Removing vulnerabilities: before deployment

Despite the main objective of this paper, i.e., to find tools and strategies to test vulnerabilities when the application has already been deployed, there has been a lot of work also on removing vulnerabilities from an application before it is deployed. This is performed during design, development, and testing phases of the software development life cycle. Therefore, this section discusses some of the works that seek to remove vulnerabilities using, basically, testing strategies. It is important to mention that the papers mentioned in this section were not found through an SMS, since this could be subject for a completely new paper.

Avgerinos et al. [72] present a system for automatic vulnerability scanning, called AEG. The study describes some important contributions and shows how to generate exploits for hijacking attacks that can be formally modeled. AEG tool was implemented because of insufficient and inadequate source code analysis, a type of evaluation that does not fall into the category of security testing. AEG is designed to work in the process of bug-finding and to generate exploits.

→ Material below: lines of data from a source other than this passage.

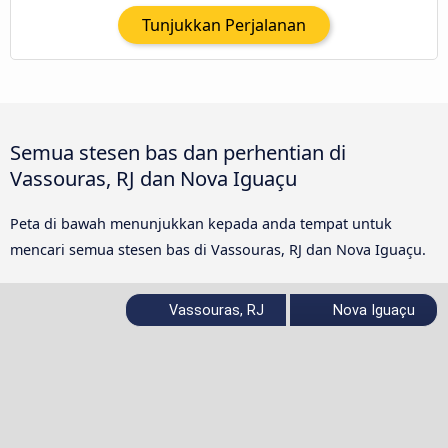
Tunjukkan Perjalanan
Semua stesen bas dan perhentian di
Vassouras, RJ dan Nova Iguaçu
Peta di bawah menunjukkan kepada anda tempat untuk
mencari semua stesen bas di Vassouras, RJ dan Nova Iguaçu.
Vassouras, RJ
Nova Iguaçu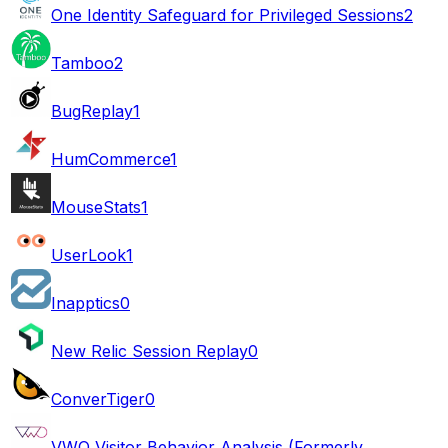
One Identity Safeguard for Privileged Sessions
2
Tamboo
2
BugReplay
1
HumCommerce
1
MouseStats
1
UserLook
1
Inapptics
0
New Relic Session Replay
0
ConverTiger
0
VWO Visitor Behavior Analysis (Formerly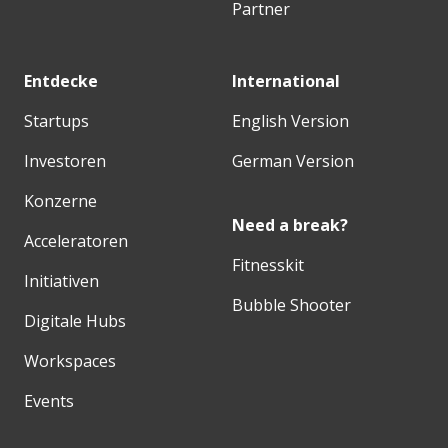
Partner
Entdecke
International
Startups
English Version
Investoren
German Version
Konzerne
Need a break?
Acceleratoren
Fitnesskit
Initiativen
Bubble Shooter
Digitale Hubs
Workspaces
Events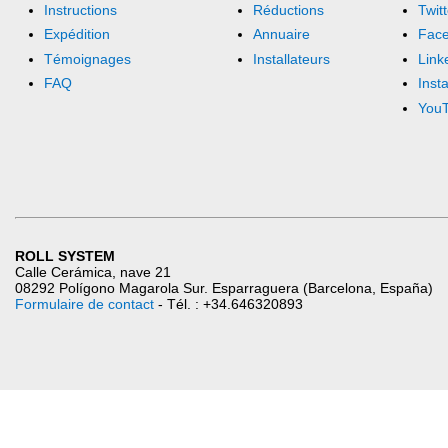
Instructions
Réductions
Twitt
Expédition
Annuaire
Fac
Témoignages
Installateurs
Link
FAQ
Inst
You
ROLL SYSTEM
Calle Cerámica, nave 21
08292 Polígono Magarola Sur. Esparraguera (Barcelona, España)
Formulaire de contact
- Tél. : +34.646320893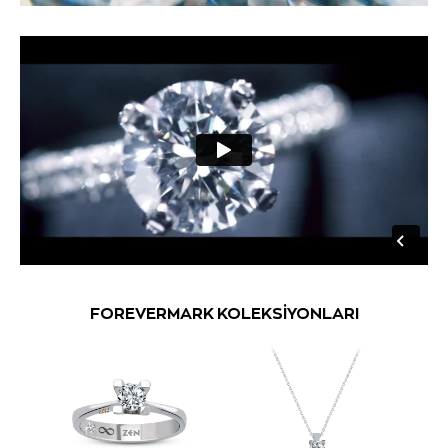
FOREVERMARK KOLEKSİYONLARI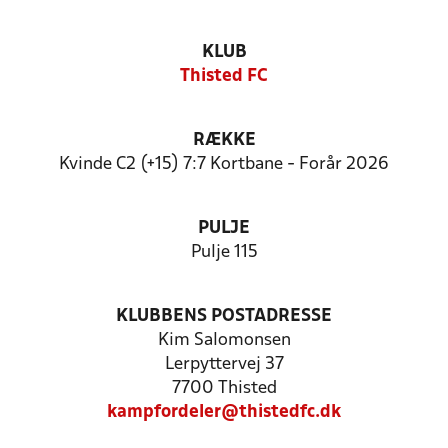
KLUB
Thisted FC
RÆKKE
Kvinde C2 (+15) 7:7 Kortbane - Forår 2026
PULJE
Pulje 115
KLUBBENS POSTADRESSE
Kim Salomonsen
Lerpyttervej 37
7700 Thisted
kampfordeler@thistedfc.dk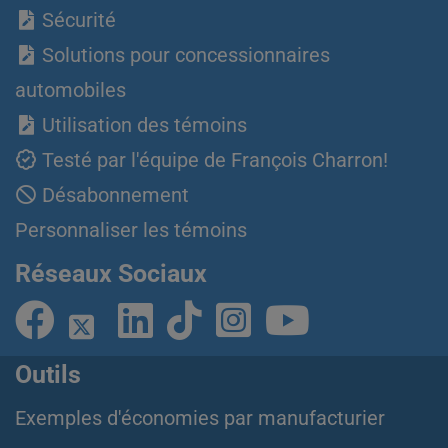
Sécurité
Solutions pour concessionnaires
automobiles
Utilisation des témoins
Testé par l'équipe de François Charron!
Désabonnement
Personnaliser les témoins
Réseaux Sociaux
Outils
Exemples d'économies par manufacturier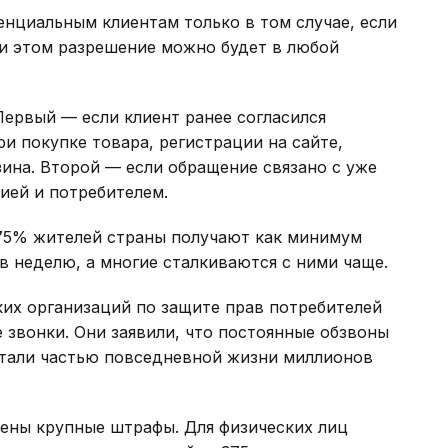
енциальным клиентам только в том случае, если
При этом разрешение можно будет в любой
Первый — если клиент ранее согласился
и покупке товара, регистрации на сайте,
ина. Второй — если обращение связано с уже
ей и потребителем.
 75% жителей страны получают как минимум
 неделю, а многие сталкиваются с ними чаще.
ких организаций по защите прав потребителей
 звонки. Они заявили, что постоянные обзвоны
тали частью повседневной жизни миллионов
ены крупные штрафы. Для физических лиц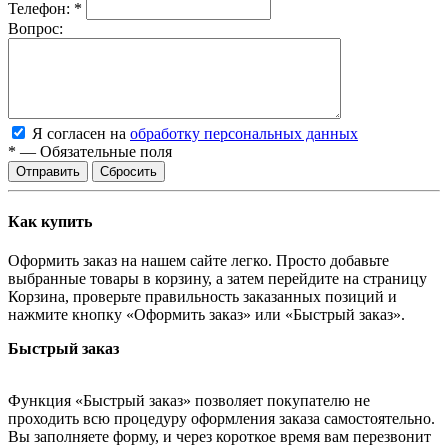
Телефон:
*
Вопрос:
Я согласен на
обработку персональных данных
*
—
Обязательные поля
Отправить
Сбросить
Как купить
Оформить заказ на нашем сайте легко. Просто добавьте
выбранные товары в корзину, а затем перейдите на страницу
Корзина, проверьте правильность заказанных позиций и
нажмите кнопку «Оформить заказ» или «Быстрый заказ».
Быстрый заказ
Функция «Быстрый заказ» позволяет покупателю не
проходить всю процедуру оформления заказа самостоятельно.
Вы заполняете форму, и через короткое время вам перезвонит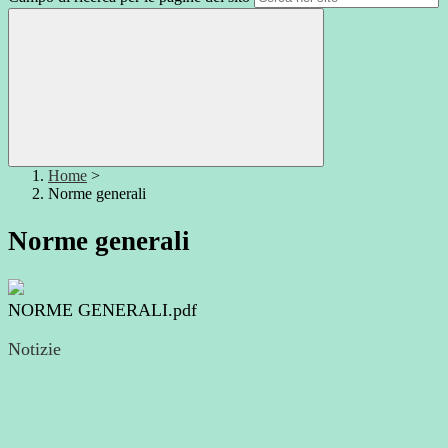
Home
>
Norme generali
Norme generali
NORME GENERALI.pdf
Notizie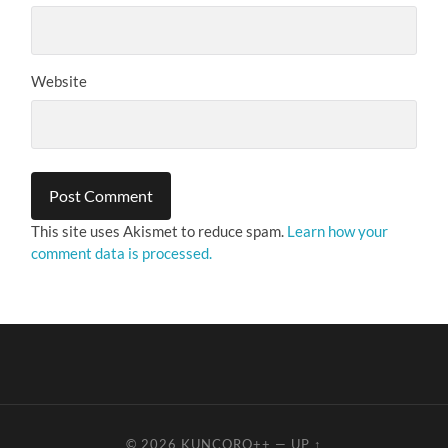
Website
This site uses Akismet to reduce spam.
Learn how your
comment data is processed.
© 2026
KUNCORO++
—
UP ↑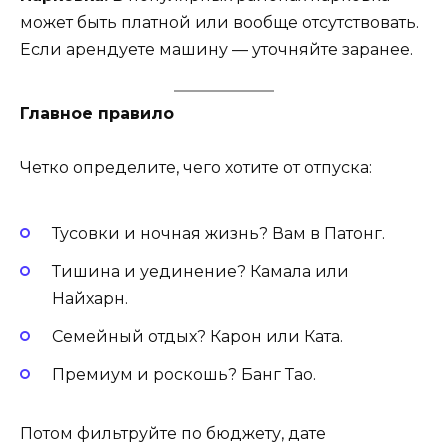
может быть платной или вообще отсутствовать.
Если арендуете машину — уточняйте заранее.
Главное правило
Четко определите, чего хотите от отпуска:
Тусовки и ночная жизнь? Вам в Патонг.
Тишина и уединение? Камала или
Найхарн.
Семейный отдых? Карон или Ката.
Премиум и роскошь? Банг Тао.
Потом фильтруйте по бюджету, дате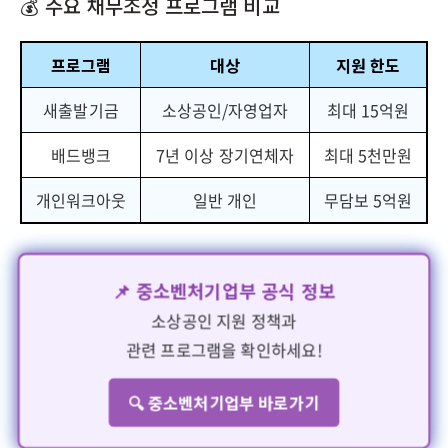
💰 주요 채무조정 프로그램 비교
프로그램
대상
지원 한도
새출발기금
소상공인/자영업자
최대 15억원
배드뱅크
7년 이상 장기연체자
최대 5천만원
개인워크아웃
일반 개인
무담보 5억원
📌 중소벤처기업부 공식 정보
소상공인 지원 정책과
관련 프로그램을 확인하세요!
🔍 중소벤처기업부 바로가기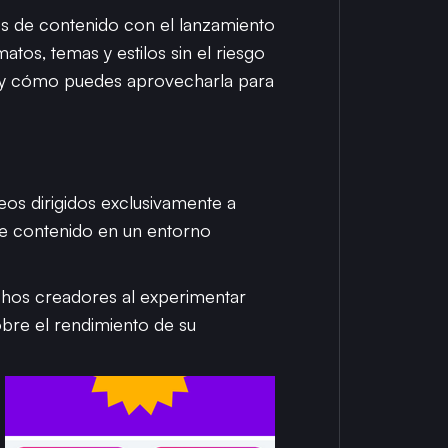
es de contenido con el lanzamiento
tos, temas y estilos sin el riesgo
a y cómo puedes aprovecharla para
eos dirigidos exclusivamente a
 de contenido en un entorno
uchos creadores al experimentar
sobre el rendimiento de su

Hossen et al. [73] propose an approach for generating test driver using a crawler that identifies the needed information. The article is a study directed to the context of model-based testing and model inference and not for penetration testing. Other similar publications have also been excluded from the first phase of our mapping, through the inclusion and exclusion criteria.

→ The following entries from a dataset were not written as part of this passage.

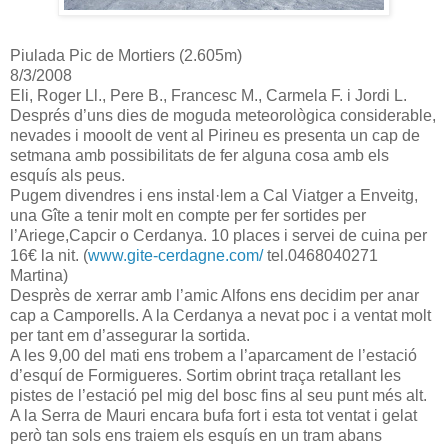
Piulada Pic de Mortiers (2.605m)
8/3/2008
Eli, Roger Ll., Pere B., Francesc M., Carmela F. i Jordi L.
Després d’uns dies de moguda meteorològica considerable,
nevades i mooolt de vent al Pirineu es presenta un cap de
setmana amb possibilitats de fer alguna cosa amb els
esquís als peus.
Pugem divendres i ens instal·lem a Cal Viatger a Enveitg,
una Gîte a tenir molt en compte per fer sortides per
l’Ariege,Capcir o Cerdanya. 10 places i servei de cuina per
16€ la nit. (
www.gite-cerdagne.com/
tel.0468040271
Martina)
Desprès de xerrar amb l’amic Alfons ens decidim per anar
cap a Camporells. A la Cerdanya a nevat poc i a ventat molt
per tant em d’assegurar la sortida.
A les 9,00 del mati ens trobem a l’aparcament de l’estació
d’esquí de Formigueres. Sortim obrint traça retallant les
pistes de l’estació pel mig del bosc fins al seu punt més alt.
A la Serra de Mauri encara bufa fort i esta tot ventat i gelat
però tan sols ens traiem els esquís en un tram abans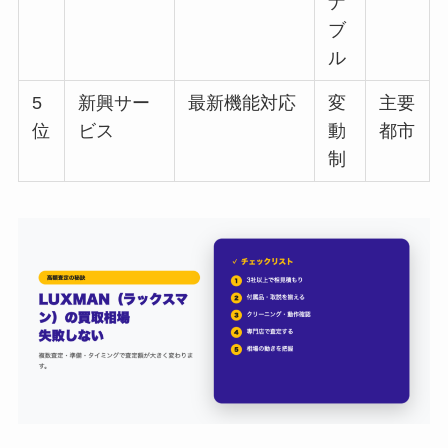
ナ
ブ
ル
5
新興サー
最新機能対応
変
主要
位
ビス
動
都市
制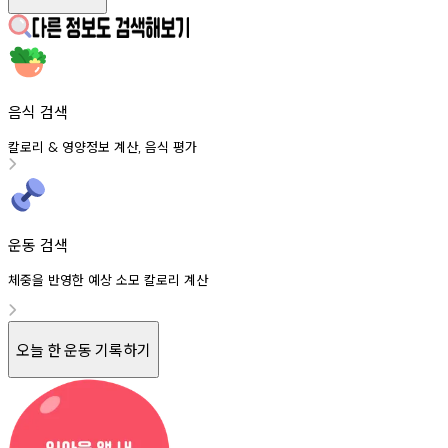
음식 검색
칼로리
영양정보
계산
음식
평가
&
,
운동 검색
체중을 반영한 예상 소모 칼로리 계산
오늘 한 운동 기록하기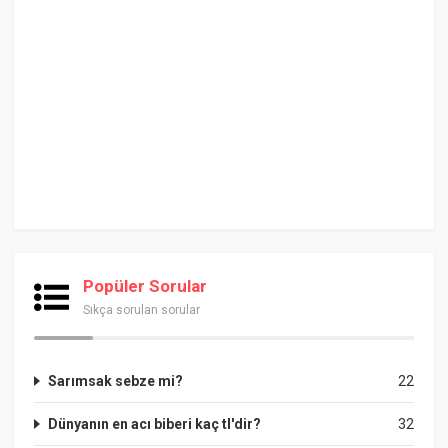
Popüler Sorular
Sıkça sorulan sorular
Sarımsak sebze mi?
22
Dünyanın en acı biberi kaç tl'dir?
32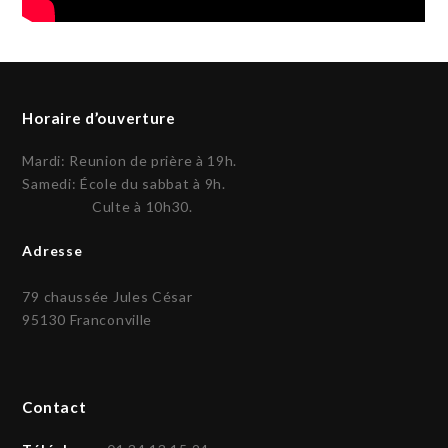
Horaire d’ouverture
Mardi: Reunion de prière à 19h.
Samedi: École du sabbat à 9h.
Culte à 10h30.
Adresse
79 chaussée Jules César
95130 Franconville
Contact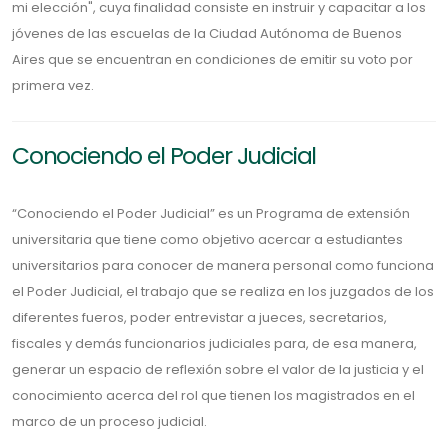
mi elección", cuya finalidad consiste en instruir y capacitar a los
jóvenes de las escuelas de la Ciudad Autónoma de Buenos
Aires que se encuentran en condiciones de emitir su voto por
primera vez.
Conociendo el Poder Judicial
“Conociendo el Poder Judicial” es un Programa de extensión
universitaria que tiene como objetivo acercar a estudiantes
universitarios para conocer de manera personal como funciona
el Poder Judicial, el trabajo que se realiza en los juzgados de los
diferentes fueros, poder entrevistar a jueces, secretarios,
fiscales y demás funcionarios judiciales para, de esa manera,
generar un espacio de reflexión sobre el valor de la justicia y el
conocimiento acerca del rol que tienen los magistrados en el
marco de un proceso judicial.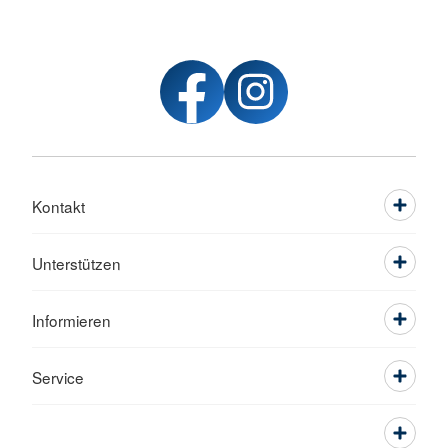
Kontakt
Unterstützen
Informieren
Service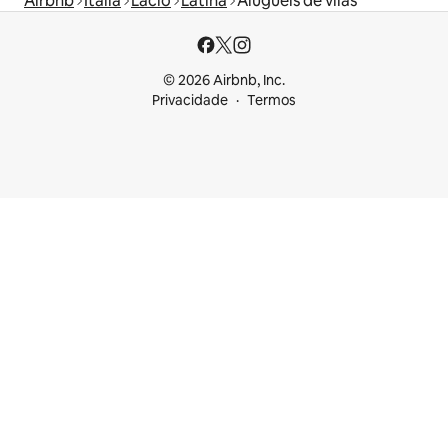
Airbnb
Itália
Lácio
Latina
Aluguéis de vilas
© 2026 Airbnb, Inc.
Privacidade
Termos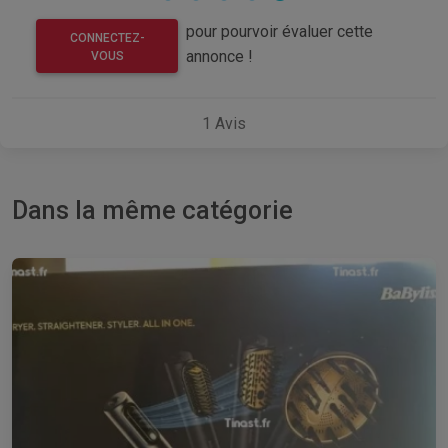
pour pourvoir évaluer cette
CONNECTEZ-
annonce !
VOUS
1
Avis
Dans la même catégorie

Felderer and Schieferdecker [74] present a taxonomy of risk-based testing providing a framework to understand, categorize, assess, and compare risk-based testing approaches to support their selection and tailoring for specific purposes. The discussion on this study is based on the fact that software testing has often to be performed under severe pressure due to limited resources and a challenging time schedule. The taxonomy presented is aligned with the consideration of risks in all phases of the test process and consists of the top-level classes risk drivers, risk assessment, and risk-based test process. In general, the authors mention that risk-based testing uses risk re-assessments to steer all phases of the test process to optimize testing efforts and limit risks of the software-based system.

Botella et al. [75] introduce an approach guided by risk assessment to perform and automate vulnerability testing for web applications, called risk-based vulnerability testing. This approach is intended to security testing and adapts model-based testing techniques, which are mostly used currently to address functional features. The paper also mentions that the proposed approach extends model-based vulnerability testing techniques by driving the testing process using security test patterns selected from risk assessment results. In general, the study describes a model used for automated test generation that captures some behavioral aspects of the web applications and includes vulnerability test purposes to drive the test generation process.

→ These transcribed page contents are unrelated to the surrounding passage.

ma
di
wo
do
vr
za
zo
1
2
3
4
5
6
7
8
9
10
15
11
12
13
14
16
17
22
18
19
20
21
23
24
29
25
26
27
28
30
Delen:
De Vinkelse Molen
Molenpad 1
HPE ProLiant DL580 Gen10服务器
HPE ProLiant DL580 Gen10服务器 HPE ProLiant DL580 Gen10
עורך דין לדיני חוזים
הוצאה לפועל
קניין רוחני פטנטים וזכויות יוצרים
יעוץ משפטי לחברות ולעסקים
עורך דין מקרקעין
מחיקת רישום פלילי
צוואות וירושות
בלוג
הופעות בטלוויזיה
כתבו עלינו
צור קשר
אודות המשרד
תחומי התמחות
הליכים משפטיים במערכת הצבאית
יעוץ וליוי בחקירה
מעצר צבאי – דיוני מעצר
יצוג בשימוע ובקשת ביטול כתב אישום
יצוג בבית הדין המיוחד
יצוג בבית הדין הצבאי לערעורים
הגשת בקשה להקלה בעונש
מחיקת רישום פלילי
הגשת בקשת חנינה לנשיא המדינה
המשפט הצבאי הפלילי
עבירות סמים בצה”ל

Doupé et al. [76] present discussions on a category of tools called “web vulnerability scanner”, responsible for finding security vulnerabilities in web applications. The purpose of this study is to detect vulnerabilities that other scanners do not detect, by inference a state machine that controls the changes of the web application. Actually, the use of these tools is usual in the security testing context, mainly in the pre-attack phase. Several other studies are similar to this work [32], because the automation to find vulnerabilities (whether known or not) is a complex and constantly evolving subject. Nonetheless, the authors do not mention any security testing, since the article is focused on the operation of the tools. At the search for vulnerabilities in web applications, the authors only mention the static code analysis, which as mentioned above, does not fit in the discussions around our systematic mapping.

Bouquet et al. [77] discuss the behavior of systems that are tested and executed through a set of selected stimuli, observing if the behavior conforms to the specification. The paper also defines that testing is a strategic activity at the heart of software quality assurance, highlighting that it is today the principal validation activity in industrial context to increase the confidence in the quality of systems. Nevertheless, they give an overview of the test data selection techniques and provide a state-of-the-art about model-based approaches for security testing.

Duchene et al. [78] present the KamaleonFuzz, a fuzzer for web applications designed to XSS detection (cross site scripting). The main idea is based on the concept of “fuzz testing,” which consists in the generation and automatic sending of malicious entries to achieve a vulnerability. A fuzz test can be categorized as a security testing, but with a different purpose from a penetration test, i.e., audit or vulnerability analysis. There is an approximation of the issues when the topic addresses to identify vulnerabilities, usually the main objective of security testing.

Godefroid et al. [79] present a solution developed as an alternative to black box fuzzing idea through the definition of white box fuzzing, called SAGE (Scalable Automated Guided Execution). White box fuzzing consists of a symbolic execution of a program, collecting restrictions on inputs found during execution. The proposal is directly related to security testing (in software), but does not point to Pentest. That solution type is characterized as a tool that seeks to discuss security in application development, rather than related to methods for assessing security states in companies and organizations.

McAllister et al. [80] present an automated testing tool to find XSS vulnerabilities in web applications. In this case, the study treats the bug detection before deployment, like other works previously discussed. This work discusses XSS attacks and presents a comparative of the proposed tool against other tools, e.g., Acunetix tool, that perform vulnerability scanning in web applications.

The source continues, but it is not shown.